Saturday, July 21, 2012

Eustace Silly

Do you like the New Yorker? Twitter? Cracking jokes? Making snide remarks?

Of course you do (or should). And so you might be interested to learn that the New Yorker has recently begun hosting a Twitter-based game show, which they're calling Questioningly. It's the latest technology on the bridge of a sailing ship that has navigated the narrows between the nostalgic and the au courant since its christening in 1925.

Every Friday, the magazine's Culture Desk blog both posts and tweets a new challenge that players have all weekend to tackle. Since contestants enter the fray via Twitter, 140 characters are all they get — fewer, really, since entries must include the hashtag #tnyquestion — which puts pithiness and wit at the premium they generally deserve.

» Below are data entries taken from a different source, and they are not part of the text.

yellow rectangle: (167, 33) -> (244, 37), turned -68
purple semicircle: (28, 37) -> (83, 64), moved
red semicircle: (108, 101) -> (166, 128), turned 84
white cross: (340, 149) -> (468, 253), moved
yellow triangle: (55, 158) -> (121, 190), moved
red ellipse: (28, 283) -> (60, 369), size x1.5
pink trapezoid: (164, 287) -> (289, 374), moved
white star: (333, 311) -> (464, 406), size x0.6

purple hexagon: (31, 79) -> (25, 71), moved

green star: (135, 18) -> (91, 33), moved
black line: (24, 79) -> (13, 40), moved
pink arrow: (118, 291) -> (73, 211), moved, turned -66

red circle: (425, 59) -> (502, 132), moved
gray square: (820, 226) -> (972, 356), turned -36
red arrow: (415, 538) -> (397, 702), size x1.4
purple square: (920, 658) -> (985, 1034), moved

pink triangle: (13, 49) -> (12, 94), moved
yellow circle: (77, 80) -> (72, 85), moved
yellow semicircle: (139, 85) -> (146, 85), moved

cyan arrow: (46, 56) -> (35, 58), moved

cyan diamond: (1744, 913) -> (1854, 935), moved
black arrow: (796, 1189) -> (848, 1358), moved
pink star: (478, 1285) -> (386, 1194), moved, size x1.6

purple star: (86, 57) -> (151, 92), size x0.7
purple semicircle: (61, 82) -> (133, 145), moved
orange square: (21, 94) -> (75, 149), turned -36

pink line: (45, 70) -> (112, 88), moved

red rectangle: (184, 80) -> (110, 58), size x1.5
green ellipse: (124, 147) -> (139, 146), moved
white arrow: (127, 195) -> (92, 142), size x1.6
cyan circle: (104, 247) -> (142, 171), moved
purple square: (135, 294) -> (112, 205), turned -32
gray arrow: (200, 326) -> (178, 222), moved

In turn, the questions have tended to be short, open-ended setups for clever jokes and apt observations:
  • What might the planet Earth tweet?
  • Invent a new American holiday.
  • Which word should be stricken from the English language?
  • Coin and define a new word.
  • Invent a tasteless literary-themed commercial product.
  • &c.
The contest runs through each weekend until Monday morning, when a winner is crowned along with a retinue of honorable mentions.

The Alex Trebek of this enterprise is Ben Greenman, a noted author and humorist who works a day job as a New Yorker editor. He writes the Questioningly blogposts and, one suspects, has a major if not the only say in picking the winners.

Regular readers of this space may have noted my personal fondness for the New Yorker, pop culture, and witty humor (mostly others', sadly); my recent acquisition of an iPhone 4S; and my recent habit of tweeting at @BenBassBeyond. Add it all up and I have entered the contest more often than not.

My tireless efforts were rewarded this past week when I got my first honorable mention. Players were asked to name a new phobia; I got hosannas for "Arachnophobiaphobia: Fear of having nothing better to watch than a commercial-interrupted 1990s movie on basic cable."

Even better, I also tweeted a joke about an obscure Talking Heads album that was immediately improved upon by my old friend Jackpot England. Not one but both of his pop music-themed entries got honorable mentions in the same breath as mine. Check out Ben Greenman's entire writeup here.

And more broadly, visit the New Yorker's Culture Desk blog here to check out the latest Questioningly, enter and win!

3 comments:

nn()()|° said...

I loved the two "fear" ones. but is "fear of music" an obscure album? one of their best.

Ben said...

To a serious rock fan, probably not obscure.

To a general audience, however, I would think somewhat obscure relative to the better known Fear of a Black Planet and Sussudio.

JanglerNPL said...

Had I been following the contest when they did the "new punctuation mark" one, I would have submitted this:

Girlfriend in a comma. As in, "I went to the movies with Jim, Veronica, Ann, my girlfriend, and Howie." I know, I know, it's serial.